575 F.2d 1191: Falls Stamping & Welding Company, Plaintiff-appellee, v. the International Union, United Automobile, Aircraft &agricultural Implement Workers of America, Local Union 1194,united Automobile, Aircraft& Agricultural Implement Workersof America and Thomas E. Heffernan, Defendants-appellants
United States Court of Appeals, Sixth Circuit. - 575 F.2d 1191
Argued April 3, 1978.Decided May 24, 1978
Ray C. Sheppard, Erickson & Sheppard, Akron, Ohio, John A. Fillion, Leonard R. Page, Detroit, Mich., for defendants-appellants.
Herman E. Rabe, Edward C. Kaminski, John N. Childs, Buckinghan, Doolittle, Burroughs, Akron, Ohio, for plaintiff-appellee.
Before PHILLIPS, Chief Judge, and EDWARDS and ENGEL, Circuit Judges.
The International Union, United Automobile, Aircraft & Agricultural Implement Workers of America (the union) appeals from the judgment of the district court vacating the award of an arbitrator in a labor dispute. Reference is made to the decision of the district court for a recitation of pertinent facts. Falls Stamping & Welding Co. v. U.A.W., 416 F.Supp. 574 (N.D.Ohio 1976).

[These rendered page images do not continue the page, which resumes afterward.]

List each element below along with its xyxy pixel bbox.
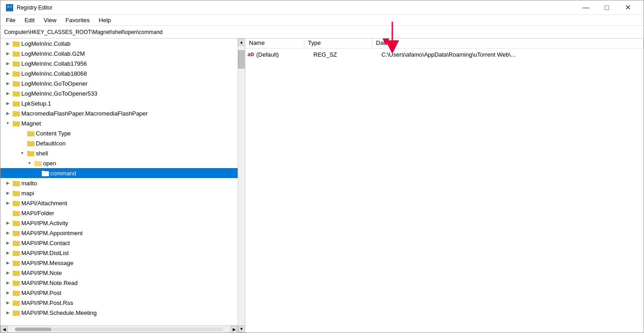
tree-vertical-scrollbar[interactable]: ▲ ▼ (238, 39, 245, 333)
svg-rect-35 (13, 191, 15, 192)
menu-help[interactable]: Help (95, 16, 115, 24)
tree-item-logmeingotoopener[interactable]: ▶ LogMeInInc.GoToOpener (0, 78, 238, 88)
svg-rect-45 (13, 241, 15, 242)
tree-label: MAPI/IPM.Contact (21, 240, 70, 246)
address-path[interactable]: Computer\HKEY_CLASSES_ROOT\Magnet\shell\… (4, 29, 640, 35)
data-row-default[interactable]: ab (Default) REG_SZ C:\Users\afamo\AppDa… (245, 49, 644, 59)
tree-label: LogMeInInc.Collab17956 (21, 60, 87, 67)
tree-item-mapi-ipm-appointment[interactable]: ▶ MAPI/IPM.Appointment (0, 228, 238, 238)
tree-item-defaulticon[interactable]: ▶ DefaultIcon (0, 138, 238, 148)
svg-rect-21 (13, 121, 15, 122)
tree-item-mapi-ipm-contact[interactable]: ▶ MAPI/IPM.Contact (0, 238, 238, 248)
tree-item-logmeincollab18068[interactable]: ▶ LogMeInInc.Collab18068 (0, 68, 238, 78)
expand-icon[interactable]: ▶ (4, 259, 11, 266)
svg-rect-13 (13, 81, 15, 82)
scroll-thumb[interactable] (15, 328, 51, 331)
tree-item-mapi-ipm-distlist[interactable]: ▶ MAPI/IPM.DistList (0, 248, 238, 258)
scroll-down-btn[interactable]: ▼ (238, 325, 245, 333)
tree-item-open[interactable]: ▼ open (0, 158, 238, 168)
minimize-button[interactable]: — (576, 0, 596, 15)
expand-icon[interactable]: ▶ (4, 299, 11, 306)
tree-item-mapi-ipm-note[interactable]: ▶ MAPI/IPM.Note (0, 268, 238, 278)
tree-item-lpksetup1[interactable]: ▶ LpkSetup.1 (0, 98, 238, 108)
tree-item-mapi-attachment[interactable]: ▶ MAPI/Attachment (0, 198, 238, 208)
folder-icon (42, 170, 49, 176)
folder-icon (13, 190, 20, 196)
menu-file[interactable]: File (2, 16, 19, 24)
expand-icon[interactable]: ▶ (4, 80, 11, 87)
scroll-track-v (238, 46, 245, 325)
col-header-name[interactable]: Name (245, 39, 304, 48)
folder-icon (13, 290, 20, 296)
col-header-data[interactable]: Data (372, 39, 644, 48)
expand-icon[interactable]: ▶ (4, 70, 11, 77)
expand-icon-open[interactable]: ▼ (26, 159, 33, 167)
folder-icon (13, 240, 20, 246)
tree-item-mapi-ipm-note-read[interactable]: ▶ MAPI/IPM.Note.Read (0, 278, 238, 288)
tree-item-mapi-ipm-schedule-meeting[interactable]: ▶ MAPI/IPM.Schedule.Meeting (0, 308, 238, 318)
svg-rect-5 (13, 41, 15, 43)
folder-icon (13, 110, 20, 116)
close-button[interactable]: ✕ (617, 0, 638, 15)
tree-item-content-type[interactable]: ▶ Content Type (0, 128, 238, 138)
title-bar-left: Registry Editor (6, 4, 53, 11)
expand-icon[interactable]: ▶ (4, 279, 11, 286)
tree-label: MAPI/Attachment (21, 200, 67, 207)
expand-icon[interactable]: ▶ (4, 189, 11, 197)
tree-item-logmeincollab17956[interactable]: ▶ LogMeInInc.Collab17956 (0, 58, 238, 68)
expand-icon-magnet[interactable]: ▼ (4, 120, 11, 127)
expand-icon[interactable]: ▶ (4, 100, 11, 107)
menu-bar: File Edit View Favorites Help (0, 15, 644, 26)
data-type-cell: REG_SZ (313, 51, 381, 58)
tree-label: DefaultIcon (36, 140, 66, 147)
expand-icon[interactable]: ▶ (4, 249, 11, 256)
expand-icon[interactable]: ▶ (4, 309, 11, 316)
scroll-left-btn[interactable]: ◀ (0, 326, 8, 333)
expand-icon[interactable]: ▶ (4, 229, 11, 236)
scroll-right-btn[interactable]: ▶ (230, 326, 238, 333)
tree-item-magnet[interactable]: ▼ Magnet (0, 118, 238, 128)
tree-item-logmeingotoopener533[interactable]: ▶ LogMeInInc.GoToOpener533 (0, 88, 238, 98)
tree-label: mailto (21, 180, 37, 187)
tree-label: MAPI/IPM.Appointment (21, 230, 83, 236)
tree-item-macromedia[interactable]: ▶ MacromediaFlashPaper.MacromediaFlashPa… (0, 108, 238, 118)
expand-icon[interactable]: ▶ (4, 289, 11, 296)
expand-icon[interactable]: ▶ (4, 219, 11, 227)
tree-item-shell[interactable]: ▼ shell (0, 148, 238, 158)
scroll-up-btn[interactable]: ▲ (238, 39, 245, 46)
expand-icon[interactable]: ▶ (4, 199, 11, 207)
svg-rect-33 (13, 181, 15, 182)
tree-item-mailto[interactable]: ▶ mailto (0, 178, 238, 188)
menu-view[interactable]: View (40, 16, 60, 24)
menu-edit[interactable]: Edit (21, 16, 38, 24)
svg-rect-39 (13, 211, 15, 212)
tree-item-mapi-folder[interactable]: ▶ MAPI/Folder (0, 208, 238, 218)
expand-icon[interactable]: ▶ (4, 60, 11, 67)
tree-item-mapi[interactable]: ▶ mapi (0, 188, 238, 198)
menu-favorites[interactable]: Favorites (62, 16, 93, 24)
tree-item-mapi-ipm-message[interactable]: ▶ MAPI/IPM.Message (0, 258, 238, 268)
tree-item-logmeincollab[interactable]: ▶ LogMeInInc.Collab (0, 39, 238, 48)
expand-icon[interactable]: ▶ (4, 179, 11, 187)
maximize-button[interactable]: □ (596, 0, 617, 15)
left-pane: ▶ LogMeInInc.Collab ▶ Log (0, 39, 245, 333)
tree-item-mapi-ipm-activity[interactable]: ▶ MAPI/IPM.Activity (0, 218, 238, 228)
col-header-type[interactable]: Type (304, 39, 372, 48)
expand-icon[interactable]: ▶ (4, 239, 11, 246)
expand-icon[interactable]: ▶ (4, 90, 11, 97)
tree-item-mapi-ipm-post[interactable]: ▶ MAPI/IPM.Post (0, 288, 238, 298)
tree-item-logmeincollab-g2m[interactable]: ▶ LogMeInInc.Collab.G2M (0, 48, 238, 58)
scroll-track (15, 328, 223, 331)
expand-icon[interactable]: ▶ (4, 269, 11, 276)
expand-icon[interactable]: ▶ (4, 40, 11, 47)
expand-icon[interactable]: ▶ (4, 50, 11, 57)
tree-item-command[interactable]: ▶ command (0, 168, 238, 178)
tree-item-mapi-ipm-post-rss[interactable]: ▶ MAPI/IPM.Post.Rss (0, 298, 238, 308)
tree-scroll[interactable]: ▶ LogMeInInc.Collab ▶ Log (0, 39, 238, 325)
app-icon (6, 4, 13, 11)
scroll-thumb-v[interactable] (238, 50, 245, 68)
tree-horizontal-scrollbar[interactable]: ◀ ▶ (0, 325, 238, 333)
expand-icon[interactable]: ▶ (4, 110, 11, 117)
tree-label: command (50, 170, 76, 177)
expand-icon-shell[interactable]: ▼ (19, 150, 26, 157)
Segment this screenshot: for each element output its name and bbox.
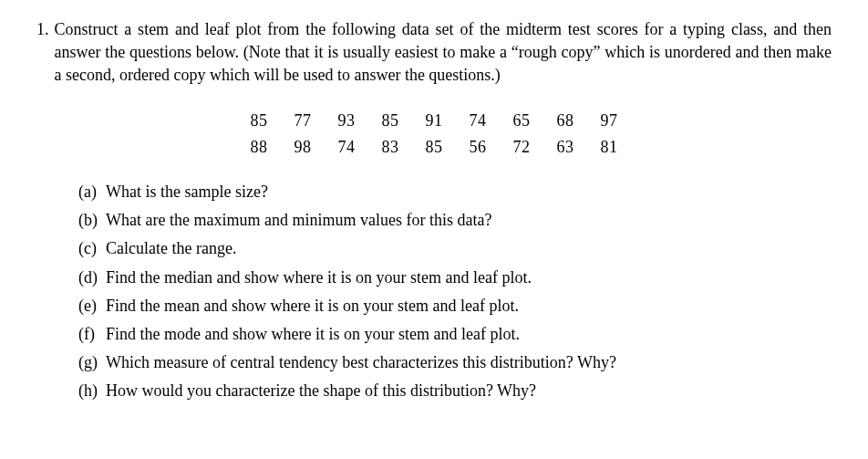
data-value: 85 (426, 136, 443, 159)
data-value: 81 (601, 136, 618, 159)
data-value: 63 (557, 136, 574, 159)
subpart-label: (b) (78, 209, 106, 232)
subpart-text: What are the maximum and minimum values … (106, 209, 491, 232)
subpart-c: (c) Calculate the range. (78, 237, 832, 260)
data-value: 91 (426, 110, 443, 132)
data-value: 74 (338, 136, 356, 159)
dataset-row-2: 88 98 74 83 85 56 72 63 81 (36, 136, 832, 159)
subpart-text: How would you characterize the shape of … (106, 380, 536, 402)
dataset-row-1: 85 77 93 85 91 74 65 68 97 (36, 110, 832, 132)
problem-number: 1. (36, 18, 49, 41)
subpart-text: Calculate the range. (106, 237, 236, 260)
data-value: 93 (338, 110, 356, 132)
dataset: 85 77 93 85 91 74 65 68 97 88 98 74 83 8… (36, 110, 832, 159)
subpart-label: (g) (78, 351, 106, 374)
data-value: 65 (513, 110, 531, 132)
subpart-f: (f) Find the mode and show where it is o… (78, 323, 832, 346)
subpart-label: (h) (78, 380, 106, 402)
data-value: 74 (470, 110, 487, 132)
data-value: 77 (294, 110, 312, 132)
problem-1: 1. Construct a stem and leaf plot from t… (36, 18, 832, 88)
data-value: 98 (294, 136, 312, 159)
subpart-text: Find the median and show where it is on … (106, 266, 532, 289)
data-value: 97 (601, 110, 618, 132)
subpart-label: (a) (78, 181, 106, 203)
subpart-text: Find the mean and show where it is on yo… (106, 295, 519, 318)
data-value: 68 (557, 110, 574, 132)
subpart-d: (d) Find the median and show where it is… (78, 266, 832, 289)
data-value: 56 (470, 136, 487, 159)
subpart-g: (g) Which measure of central tendency be… (78, 351, 832, 374)
subpart-h: (h) How would you characterize the shape… (78, 380, 832, 402)
data-value: 88 (251, 136, 268, 159)
data-value: 85 (251, 110, 268, 132)
subpart-text: Find the mode and show where it is on yo… (106, 323, 520, 346)
subpart-label: (d) (78, 266, 106, 289)
subpart-a: (a) What is the sample size? (78, 181, 832, 203)
subpart-text: What is the sample size? (106, 181, 268, 203)
subpart-label: (e) (78, 295, 106, 318)
subpart-label: (c) (78, 237, 106, 260)
data-value: 83 (382, 136, 399, 159)
subpart-b: (b) What are the maximum and minimum val… (78, 209, 832, 232)
subpart-e: (e) Find the mean and show where it is o… (78, 295, 832, 318)
subpart-label: (f) (78, 323, 106, 346)
subparts-list: (a) What is the sample size? (b) What ar… (78, 181, 832, 403)
subpart-text: Which measure of central tendency best c… (106, 351, 616, 374)
data-value: 85 (382, 110, 399, 132)
problem-text: Construct a stem and leaf plot from the … (55, 18, 832, 88)
data-value: 72 (513, 136, 531, 159)
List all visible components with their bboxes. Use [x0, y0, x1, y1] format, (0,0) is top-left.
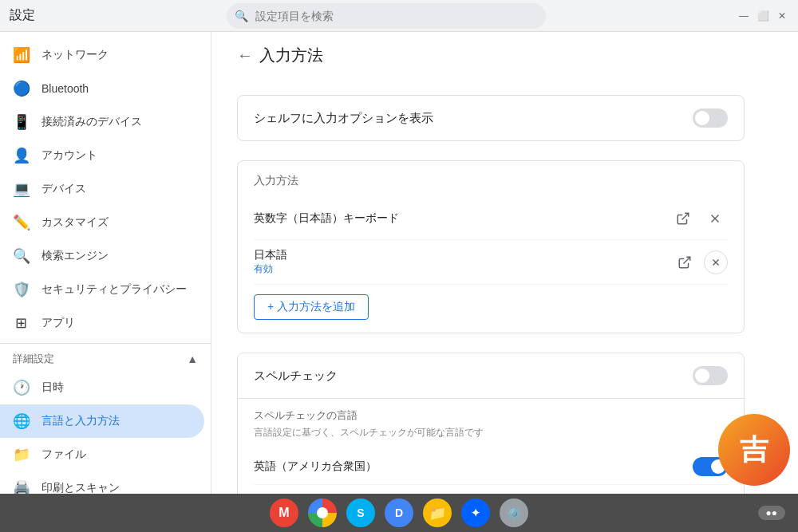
- tablet-icon: 📱: [13, 113, 29, 131]
- taskbar-settings[interactable]: ⚙️: [500, 499, 528, 527]
- taskbar-skype[interactable]: S: [346, 499, 375, 527]
- search-bar-container: 🔍: [227, 3, 546, 29]
- watermark: 吉: [718, 414, 798, 494]
- sidebar: 📶 ネットワーク 🔵 Bluetooth 📱 接続済みのデバイス 👤 アカウント…: [0, 32, 211, 494]
- sidebar-item-network[interactable]: 📶 ネットワーク: [0, 38, 204, 72]
- print-icon: 🖨️: [13, 479, 29, 494]
- sidebar-item-security[interactable]: 🛡️ セキュリティとプライバシー: [0, 273, 204, 306]
- taskbar-pill-1: ●●: [758, 506, 786, 520]
- taskbar-gmail[interactable]: M: [270, 499, 298, 527]
- sidebar-item-language[interactable]: 🌐 言語と入力方法: [0, 404, 204, 438]
- add-input-method-button[interactable]: + 入力方法を追加: [254, 294, 369, 320]
- input-method-actions-2: [672, 250, 728, 275]
- chrome-center: [317, 507, 328, 518]
- input-method-actions-1: [670, 206, 728, 231]
- wifi-icon: 📶: [13, 46, 29, 64]
- grid-icon: ⊞: [13, 314, 29, 332]
- sidebar-item-bluetooth[interactable]: 🔵 Bluetooth: [0, 72, 204, 105]
- close-button[interactable]: ✕: [776, 10, 788, 22]
- method-label-1: 英数字（日本語）キーボード: [254, 211, 399, 226]
- title-bar: 設定 🔍 — ⬜ ✕: [0, 0, 798, 32]
- expand-icon: ▲: [187, 353, 198, 365]
- spellcheck-toggle[interactable]: [693, 366, 728, 385]
- spellcheck-title: スペルチェック: [254, 368, 338, 384]
- sidebar-item-files[interactable]: 📁 ファイル: [0, 438, 204, 471]
- input-method-body: 入力方法 英数字（日本語）キーボード: [238, 161, 744, 333]
- folder-icon: 📁: [13, 446, 29, 463]
- spellcheck-body: スペルチェックの言語 言語設定に基づく、スペルチェックが可能な言語です 英語（ア…: [238, 399, 744, 494]
- taskbar-chrome[interactable]: [308, 499, 337, 527]
- sidebar-divider: [0, 343, 211, 344]
- bluetooth-icon: 🔵: [13, 80, 29, 97]
- method-label-2: 日本語: [254, 248, 287, 262]
- spellcheck-header: スペルチェック: [238, 353, 744, 398]
- sidebar-item-label: セキュリティとプライバシー: [41, 282, 187, 297]
- taskbar-docs[interactable]: D: [385, 499, 413, 527]
- spellcheck-sub-desc: 言語設定に基づく、スペルチェックが可能な言語です: [254, 426, 728, 439]
- input-methods-title: 入力方法: [254, 174, 728, 188]
- input-method-row-2: 日本語 有効: [254, 240, 728, 285]
- input-method-row-1: 英数字（日本語）キーボード: [254, 198, 728, 240]
- shelf-label: シェルフに入力オプションを表示: [254, 111, 433, 126]
- watermark-circle: 吉: [718, 414, 790, 486]
- main-layout: 📶 ネットワーク 🔵 Bluetooth 📱 接続済みのデバイス 👤 アカウント…: [0, 32, 798, 494]
- remove-method-button-2[interactable]: [704, 250, 728, 274]
- shelf-section: シェルフに入力オプションを表示: [237, 95, 745, 141]
- sidebar-item-datetime[interactable]: 🕐 日時: [0, 371, 204, 404]
- sidebar-item-apps[interactable]: ⊞ アプリ: [0, 306, 204, 340]
- globe-icon: 🌐: [13, 412, 29, 430]
- sidebar-item-label: 言語と入力方法: [41, 414, 120, 428]
- sidebar-item-label: アカウント: [41, 148, 97, 163]
- external-link-button-1[interactable]: [670, 206, 696, 231]
- input-methods-section: 入力方法 英数字（日本語）キーボード: [237, 160, 745, 333]
- taskbar-dropbox[interactable]: ✦: [461, 499, 490, 527]
- sidebar-item-label: アプリ: [41, 316, 75, 330]
- skype-icon: S: [357, 506, 364, 519]
- spellcheck-sub-title: スペルチェックの言語: [254, 408, 728, 423]
- dropbox-icon: ✦: [471, 506, 480, 519]
- external-link-button-2[interactable]: [672, 250, 697, 275]
- sidebar-item-account[interactable]: 👤 アカウント: [0, 139, 204, 172]
- sidebar-item-label: Bluetooth: [41, 82, 89, 95]
- taskbar-files[interactable]: 📁: [423, 499, 452, 527]
- window-controls: — ⬜ ✕: [737, 10, 788, 22]
- search-icon: 🔍: [235, 10, 248, 22]
- maximize-button[interactable]: ⬜: [757, 10, 769, 22]
- input-method-name-1: 英数字（日本語）キーボード: [254, 211, 399, 226]
- shelf-header: シェルフに入力オプションを表示: [238, 96, 744, 140]
- shield-icon: 🛡️: [13, 281, 29, 298]
- method-sub-2: 有効: [254, 262, 287, 276]
- sidebar-item-label: 接続済みのデバイス: [41, 115, 142, 129]
- files-icon: 📁: [429, 504, 446, 522]
- lang-row: 英語（アメリカ合衆国）: [254, 449, 728, 484]
- taskbar: M S D 📁 ✦ ⚙️ ●●: [0, 494, 798, 532]
- shelf-toggle-slider: [693, 108, 728, 128]
- person-icon: 👤: [13, 147, 29, 164]
- app-title: 設定: [10, 7, 35, 24]
- search-input[interactable]: [227, 3, 546, 29]
- sidebar-item-device[interactable]: 💻 デバイス: [0, 172, 204, 206]
- spellcheck-toggle-slider: [693, 366, 728, 385]
- clock-icon: 🕐: [13, 379, 29, 396]
- content-inner: ← 入力方法 シェルフに入力オプションを表示: [211, 32, 770, 494]
- back-button[interactable]: ←: [237, 46, 253, 65]
- remove-method-button-1[interactable]: [702, 206, 728, 231]
- sidebar-item-connected-devices[interactable]: 📱 接続済みのデバイス: [0, 105, 204, 139]
- sidebar-item-label: 検索エンジン: [41, 249, 109, 263]
- settings-window: 設定 🔍 — ⬜ ✕ 📶 ネットワーク 🔵 Bluetooth 📱 接続済: [0, 0, 798, 532]
- sidebar-item-label: ネットワーク: [41, 48, 109, 62]
- sidebar-item-search[interactable]: 🔍 検索エンジン: [0, 239, 204, 273]
- sidebar-item-customize[interactable]: ✏️ カスタマイズ: [0, 206, 204, 239]
- input-method-name-2: 日本語 有効: [254, 248, 287, 276]
- sidebar-item-print[interactable]: 🖨️ 印刷とスキャン: [0, 471, 204, 494]
- sidebar-item-label: カスタマイズ: [41, 215, 109, 230]
- content-area: ← 入力方法 シェルフに入力オプションを表示: [211, 32, 798, 494]
- docs-icon: D: [395, 506, 403, 519]
- shelf-toggle[interactable]: [693, 108, 728, 128]
- svg-line-3: [684, 257, 690, 263]
- detail-section-label: 詳細設定: [13, 352, 187, 366]
- taskbar-tray: ●●: [758, 506, 786, 520]
- minimize-button[interactable]: —: [737, 10, 750, 22]
- svg-line-0: [682, 213, 689, 219]
- chrome-spellcheck-row: Chrome ブラウザの拡張スペルチェック（テキストを Google に送信して…: [254, 484, 728, 494]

Appellee Falls Stamping & Welding Company (the company) entered into a collective bargaining agreement with the union containing the following no-strike clause:
The Company shall have the right to discharge or otherwise discipline any employee who does engage in a strike, slowdown, stoppage of work, or interference with Company's operation during the term of this Agreement, any discipline or discharge as a result of the foregoing is subject to the grievance procedure. (emphasis added).
In September 1975, approximately 93 employees were discharged following a series of wildcat strikes over the disciplining of certain employees. The union processed the grievances of the discharged employees pursuant to the collective bargaining agreement, which required arbitration. The arbitrator ordered that all of the employees should be reinstated with seniority but without backpay. Subsequently, the company filed this action under section 10 of the United States Arbitration Act of 1947, 9 U.S.C. § 10, to vacate or modify the award on the ground that the arbitrator had exceeded his authority by granting relief in contravention of the express terms of the collective bargaining agreement.
The district court vacated the order of the arbitrator, primarily on the authority of Amanda Bent Bolt Co. v. U.A.W., 451 F.2d 1277 (6th Cir. 1971), finding that the award of the arbitrator was contrary to the express language of the contract. We conclude that Amanda is not controlling in the present case and reverse.
In Amanda, this court held that when an employer reserves the unequivocal right to discharge employees who violate the no-strike provision of a collective bargaining agreement, an arbitrator has no authority to order reinstatement. In the present case, however, the company expressly agreed that the discharge of employees for participating in a strike would be subject to the grievance procedure set forth in the contract. This procedure included arbitration.
In Amanda, we recognized the following general rule:
(T)hat arbitration is a means of settling labor disputes is favored and that courts refuse to review the merits of an arbitration award, seeking to effectuate the policy that labor disputes should be resolved by arbitration. See United Steelworkers v. Enterprise Wheel & Car Corp., 363 U.S. 593, 80 S.Ct. 1358, 4 L.Ed.2d 1424; United Steelworkers v. Warrior & Gulf Nav. Co., 363 U.S. 574, 80 S.Ct. 1347, 4 L.Ed.2d 1409; United Steelworkers v. American Mfg. Co., 363 U.S. 564, 80 S.Ct. 1343, 4 L.Ed.2d 1403; United Steelworkers v. Caster Mold & Machine Co., 345 F.2d 429 (6th Cir.). 451 F.2d at 1278.
We conclude that the cases cited in the foregoing quotation and the opinion of this court in Timken Co. v. Local 1123, United Steelworkers, 492 F.2d 1178 (6th Cir. 1974), require reversal. Accordingly, the judgment of the district court is reversed and the case is remanded with instructions to reinstate the award of the arbitrator.